TASK PROMPT - Please quote exactly the opening lines of the data, from the first line to the one where "Placez toujours le berceau loin de tout objet" appears.

DATA TO PROCESS -

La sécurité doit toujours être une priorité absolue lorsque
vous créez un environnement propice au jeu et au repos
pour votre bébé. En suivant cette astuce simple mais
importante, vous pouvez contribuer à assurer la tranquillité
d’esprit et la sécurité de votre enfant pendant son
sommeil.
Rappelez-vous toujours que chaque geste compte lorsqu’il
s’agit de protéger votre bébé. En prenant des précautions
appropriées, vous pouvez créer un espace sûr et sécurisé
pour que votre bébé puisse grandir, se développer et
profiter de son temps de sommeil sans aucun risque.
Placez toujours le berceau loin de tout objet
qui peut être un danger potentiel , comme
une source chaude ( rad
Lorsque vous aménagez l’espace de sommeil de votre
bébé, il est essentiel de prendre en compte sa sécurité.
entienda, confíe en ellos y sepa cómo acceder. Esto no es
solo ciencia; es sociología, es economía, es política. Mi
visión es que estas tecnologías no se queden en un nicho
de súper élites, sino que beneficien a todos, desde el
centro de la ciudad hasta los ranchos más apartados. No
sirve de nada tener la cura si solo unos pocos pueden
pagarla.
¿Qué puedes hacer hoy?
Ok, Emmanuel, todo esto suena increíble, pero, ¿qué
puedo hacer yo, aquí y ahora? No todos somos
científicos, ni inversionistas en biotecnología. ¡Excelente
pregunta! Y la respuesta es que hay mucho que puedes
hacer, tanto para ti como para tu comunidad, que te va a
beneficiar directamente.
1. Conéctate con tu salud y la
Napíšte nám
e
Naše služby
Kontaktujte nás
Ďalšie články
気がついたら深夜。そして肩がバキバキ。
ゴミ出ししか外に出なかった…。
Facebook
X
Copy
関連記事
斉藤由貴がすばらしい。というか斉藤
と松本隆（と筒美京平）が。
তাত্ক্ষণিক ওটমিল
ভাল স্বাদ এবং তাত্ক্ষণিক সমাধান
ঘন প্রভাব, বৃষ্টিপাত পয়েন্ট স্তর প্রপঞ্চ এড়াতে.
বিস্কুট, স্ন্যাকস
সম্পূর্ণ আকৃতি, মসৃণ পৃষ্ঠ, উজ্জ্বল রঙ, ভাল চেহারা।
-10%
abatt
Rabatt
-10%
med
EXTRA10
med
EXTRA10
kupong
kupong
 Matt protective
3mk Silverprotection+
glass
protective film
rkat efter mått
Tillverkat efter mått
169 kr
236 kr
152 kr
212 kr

EXERCISE SOLUTION -
La sécurité doit toujours être une priorité absolue lorsque
vous créez un environnement propice au jeu et au repos
pour votre bébé. En suivant cette astuce simple mais
importante, vous pouvez contribuer à assurer la tranquillité
d’esprit et la sécurité de votre enfant pendant son
sommeil.
Rappelez-vous toujours que chaque geste compte lorsqu’il
s’agit de protéger votre bébé. En prenant des précautions
appropriées, vous pouvez créer un espace sûr et sécurisé
pour que votre bébé puisse grandir, se développer et
profiter de son temps de sommeil sans aucun risque.
Placez toujours le berceau loin de tout objet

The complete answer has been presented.